Related to the shipping scams are invoice scams. You’ll get an invoice that appears to be from a trusted source like PayPal or a reputable shipping company, claiming you owe them money.

But the invoice is fake, and if you pay it, not only do they get your money, but they also have your credit card numbers and other data to extract more from your accounts. Afterward, they may sell your information on the dark web as well.

Verification code requests

Unfortunately, scammers have found a way to exploit multi-factor authentication. In this scam, you’ll get a text saying you need to enter a verification code to confirm that some event has happened. It could be a money transfer, a purchase, a password change, or some other event that needs verification.

But the reality is that no genuine event happened in the first place. And once you unwittingly confirm this request, the scammers have whatever information you just gave them, potentially granting them access to your accounts and personal data.

Tax scams

This is a rather urgent and unsettling tactic from fraudsters who impersonate tax authorities. They might send messages saying that you owe money on your taxes and that there will be dire consequences if you don’t settle your debts soon. However, it’s important to recognize that government agencies typically don’t operate like this, and if you do owe money, they’re not going to send you a text message. When you genuinely owe taxes, the government’s approach will be more formal, like a written letter in the mail or other methods of communication.

On the flip side, another tax-related scheme might say that you have an unclaimed tax refund. Instead of fear, you’re motivated by the allure of a sudden cash windfall to respond.

In both cases, it’s crucial to discern that these communications aren’t from government agencies, and if you respond, you risk placing your personal information into the hands of fraudsters with malicious intent.

Fake financial alerts

Financial alert scams might aim to inform you about recent or impending events related to your bank or credit card accounts via SMS.
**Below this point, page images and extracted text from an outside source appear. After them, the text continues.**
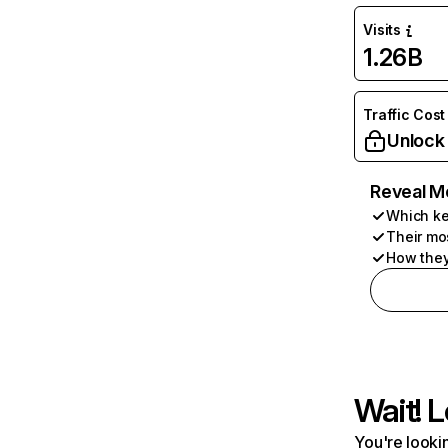
Visits
1.26B
Traffic Cost
Unlock
Reveal M
Which ke
Their mo
How they
Wait! L
You're lookin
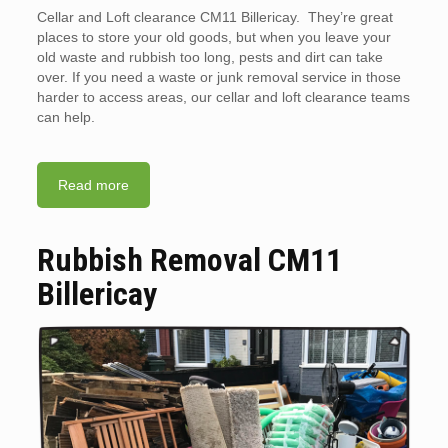
Cellar and Loft clearance CM11 Billericay. They’re great
places to store your old goods, but when you leave your
old waste and rubbish too long, pests and dirt can take
over. If you need a waste or junk removal service in those
harder to access areas, our cellar and loft clearance teams
can help.
Read more
Rubbish Removal CM11
Billericay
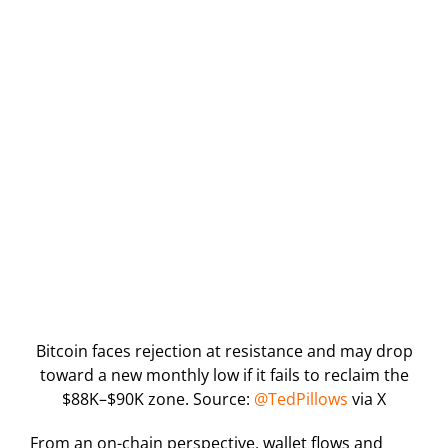
Bitcoin faces rejection at resistance and may drop
toward a new monthly low if it fails to reclaim the
$88K–$90K zone. Source:
@TedPillows
via X
From an on-chain perspective, wallet flows and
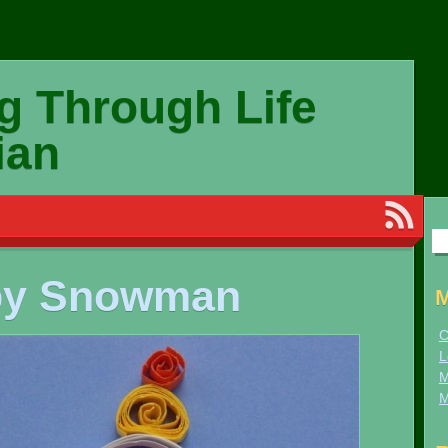
g Through Life
ian
Se
for
py Snowman
M
C
L
M
M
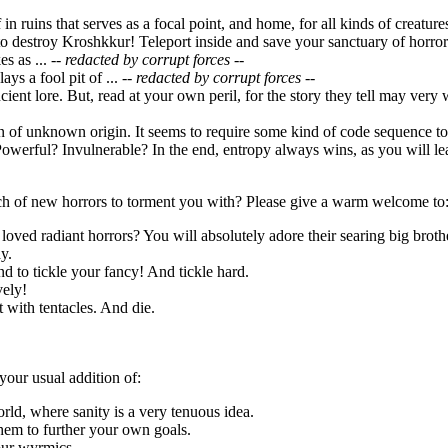
f in ruins that serves as a focal point, and home, for all kinds of creatu
o destroy Kroshkkur! Teleport inside and save your sanctuary of horror
s as ...
-- redacted by corrupt forces --
ays a fool pit of ...
-- redacted by corrupt forces --
ncient lore. But, read at your own peril, for the story they tell may very
ion of unknown origin. It seems to require some kind of code sequence 
owerful? Invulnerable? In the end, entropy always wins, as you will lea
h of new horrors to torment you with? Please give a warm welcome to
loved radiant horrors? You will absolutely adore their searing big broth
y.
d to tickle your fancy! And tickle hard.
vely!
it with tentacles. And die.
your usual addition of:
orld, where sanity is a very tenuous idea.
hem to further your own goals.
our wyrmics.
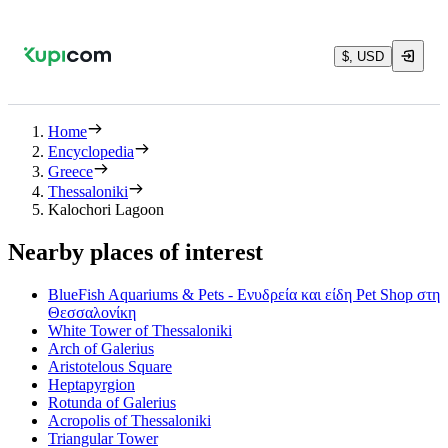
$, USD
Home
Encyclopedia
Greece
Thessaloniki
Kalochori Lagoon
Nearby places of interest
BlueFish Aquariums & Pets - Ενυδρεία και είδη Pet Shop στη
Θεσσαλονίκη
White Tower of Thessaloniki
Arch of Galerius
Aristotelous Square
Heptapyrgion
Rotunda of Galerius
Acropolis of Thessaloniki
Triangular Tower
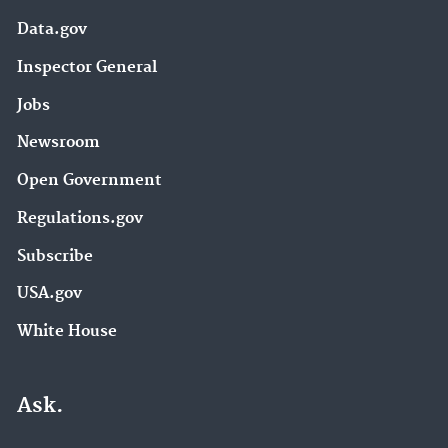
Data.gov
Inspector General
Jobs
Newsroom
Open Government
Regulations.gov
Subscribe
USA.gov
White House
Ask.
These alerts often reference different scenarios, like money transfers from or to your accounts, changes to your account, new benefits, or special offers that are only available for a limited time, and that you need to take some immediate action. Make sure to stay vigilant and verify the authenticity of such messages to safeguard your financial security.

Textes claiming to be from someone you know

The “trusted friend” scam is a particularly difficult one to spot if you’re not paying attention. If a friend or work colleague’s
information has been compromised, the scammer may be able to send you a message that is from their phone number.

They may tell you about a family emergency they need help with, a contest they just won, or some other message. If it doesn’t sound like something your friend or colleague would send, it’s probably because they didn’t.

You’ll learn how to deal with suspicious texts like this in the next section.

Sensitive information requests

This encompasses any other suspicious message via SMS. If you’re contacted via text message and are asked for sensitive data or asked to click on a link, but the explanation for why just doesn’t seem right, it’s probably a scam.

The bottom line is that very few legitimate companies will ever request sensitive information via text message. Reputable companies are aware of the significant fraud risks associated with this and, as a result, refrain from doing it.